Monday, February 20, 2012

old ASP application with new connectivity problems

Hello,

we're trying to brain out a new problem with an old application and I thought this might be the best place to get the help.

The application has been running fine since 2001. The original system configuration was a web machine connecting to a DB machine. Both systems ran Win2k and the original DB was on SQL2k. My company has licensed the system from the original authors and we've redeployed it onto new machines.

The new system configuration is a web machine connecting to a DB machine. The web machine is win2k3r2 32-bit and the DB machine is win2k3r2 64-bit. The new DB is on SQL 2k5. There are also some network design differences (the web and DB machine talk over a dedicated backnet), but we're not seeing any connectivity problems there at all.

Before I describe the current issues, please note... if we run the SQL Server and webserver on the same machine, this issue disappears. This issue also never once appeared on the older/slower deployment from 6 years ago.

We have a chunk of code (that I could post, but it would be a waste of time, it's VAST) that grabs a recordset through OLEDB and then loops through it, each time making another new connection to the DB machine. which probably opens and closes a few other connections each time, too. Loops within loops within loops, all opening multiple connections. (like I said, this has worked for 6 years on older equipment and software).

We now get the following error:

Microsoft OLE DB Provider for SQL Server error '80004005'

[DBNETLIB][ConnectionOpen (Connect()).]SQL Server does not exist or access denied.

/faculty/Portals/FacultyPortal.asp, line 169

line 169 (and the one before it for clarity) look like this:

aszSQL = "select query from query_builder where ID = " & teamID
aobRS.open aszSQL, cnnTask, adOpenForwardOnly, adLockReadOnly

cnnTask is opened earlier in the code and is repeatedly used for several different purposes. All connections are left open until the end of the ASP page where they are closed.

This is not where the application dies each time, but it always dies in the inner-most loop during a similar RS.open statement.

The connection string we are using to access the DB is:

application("gszConnectionString") = "Provider=SQLOLEDB.1;Integrated Security=SSPI;Persist Security Info=False;Initial Catalog=demo;Data Source=ppdb1-data"

Here are some things we've tried and some results:

1 - we called dell and had then try to help us, thinking it was a network connectivity problem.
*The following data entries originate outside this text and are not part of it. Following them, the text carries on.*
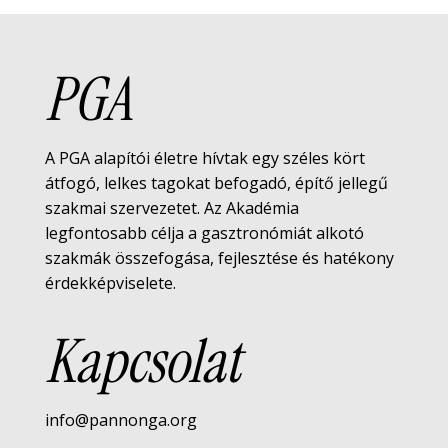
PGA
A PGA alapítói életre hívtak egy széles kört
átfogó, lelkes tagokat befogadó, építő jellegű
szakmai szervezetet. Az Akadémia
legfontosabb célja a gasztronómiát alkotó
szakmák összefogása, fejlesztése és hatékony
érdekképviselete.
Kapcsolat
info@pannonga.org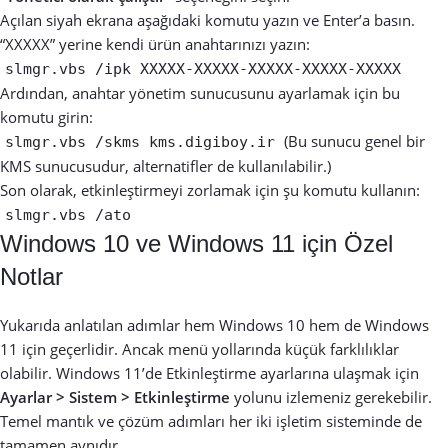
Açılan siyah ekrana aşağıdaki komutu yazın ve Enter’a basın.
“XXXXX” yerine kendi ürün anahtarınızı yazın:
slmgr.vbs /ipk XXXXX-XXXXX-XXXXX-XXXXX-XXXXX
Ardından, anahtar yönetim sunucusunu ayarlamak için bu
komutu girin:
(Bu sunucu genel bir
slmgr.vbs /skms kms.digiboy.ir
KMS sunucusudur, alternatifler de kullanılabilir.)
Son olarak, etkinleştirmeyi zorlamak için şu komutu kullanın:
slmgr.vbs /ato
Windows 10 ve Windows 11 için Özel
Notlar
Yukarıda anlatılan adımlar hem Windows 10 hem de Windows
11 için geçerlidir. Ancak menü yollarında küçük farklılıklar
olabilir. Windows 11’de Etkinleştirme ayarlarına ulaşmak için
Ayarlar > Sistem > Etkinleştirme
yolunu izlemeniz gerekebilir.
Temel mantık ve çözüm adımları her iki işletim sisteminde de
tamamen aynıdır.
They ran packet sniffers and stuff and declared that we should update MDAC. This did not solve the problem.

2 - both the web and the DB machine were using Intel ProSet/1000 adapters with load-balanced teamed ports. The teams were dissolved. This did not solve the problem.

3 - I tried changing 'Persist Security Info=False' to True. This didn't solve the problem, but did change the error message to Timeout() (instead of does not exist or can't login).
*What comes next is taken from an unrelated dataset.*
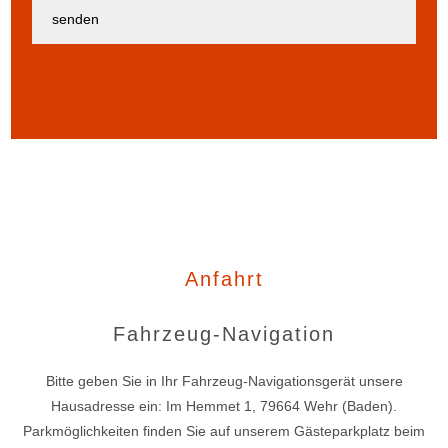
Anfahrt
Fahrzeug-Navigation
Bitte geben Sie in Ihr Fahrzeug-Navigationsgerät unsere
Hausadresse ein: Im Hemmet 1, 79664 Wehr (Baden).
Parkmöglichkeiten finden Sie auf unserem Gästeparkplatz beim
4 - We've tried fiddling with SQL Server's TCP properties (like keep alives) with no luck.

5 - In the course of testing, we loaded our copy of SQL Server onto the web machine and were, initially, able to reproduce the problem on a single machine. using almost the same connection string (but with 127.0.0.1 in the data source name). When we later changed the actual IP address to a resolvable name (ie. localhost), it stopped. <boggle>

6 - we've tried SQL logins instead of integrated security. this didn't help either.
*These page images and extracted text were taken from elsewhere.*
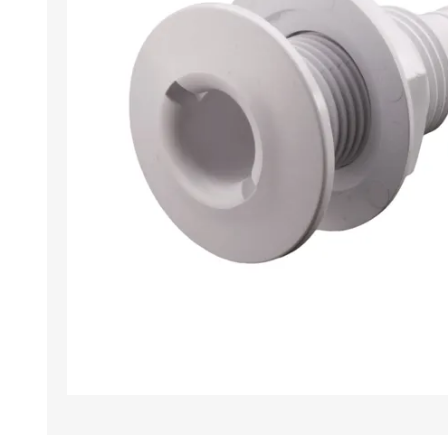
Iluminación
Jarcia
Pastecas y roldanas
Pinturas y antifouling
NAUTOS
Remos/Bicheros
Elementos de Seguridad
Vestimenta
We're at a total loss for an explanation and, apparently, so is Dell. Not surprising, I guess, but this is particularly vexing for us because it's all newer faster equipment but produces problems we didn't see on the old deployment.

Does anyone have any other suggestions of things to try before we give up and start a rewrite in .NET? (which I am loathe to invest in at this point)

Thanks,

Ryan

You are getting the double hop problem it is a known issue to developers, the link below is from Microsoft support there are two more links relevant to you at the end of this link. Hope this helps.

http://support.microsoft.com/kb/810572/

|||Caddre thanks for the quick reply, I love getting community help! Smile

Hmmm... that particular article doesn't seem to apply to this case, this is an ASP 3.0 application (vb script, not a .NET application).

Also, the other articles at the bottom contain information about how to configure asp applications to use SQL Server on a remote machine. This is working for the most part.

Maybe I wasn't clear enough, but, We're having a failure after some time in the process... Like, it takes 15-20 seconds for the failure to occurr... when the code works (when using a DB loaded onto the same machine) it takes 45 seconds or so to execute.

We were fooling around with it further this afternoon and made another discovery. It has something to do with TCP connections. Sure, duh, but, it's confirmed now. Here's what we did:

1 - loaded the app and SQL onto the web server. the connection string is as above, but with the data source=ppWeb1.

2 - Tested the application, everything works including the long query (if we look in SQL config manager, we find that the default setting of shared memory is still the preferred connection method).

3 - change the connection string (still using the DB on the same machine) to say data source=tcpStick out tonguepWeb1,1433

4 - test the application again and everything still works except the long queries.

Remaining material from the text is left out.